[Collected data]

:::::

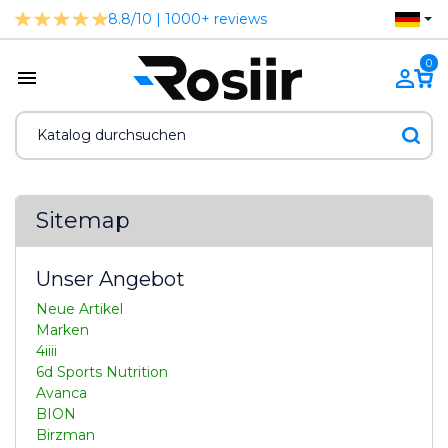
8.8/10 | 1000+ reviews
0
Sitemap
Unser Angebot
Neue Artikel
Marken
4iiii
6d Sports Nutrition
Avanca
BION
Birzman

:::::

**Your assignment**
Without including any pictures, reproduce the data exactly.

**Written answer**
8.8/10 | 1000+ reviews
0
Sitemap
Unser Angebot
Neue Artikel
Marken
4iiii
6d Sports Nutrition
Avanca
BION
Birzman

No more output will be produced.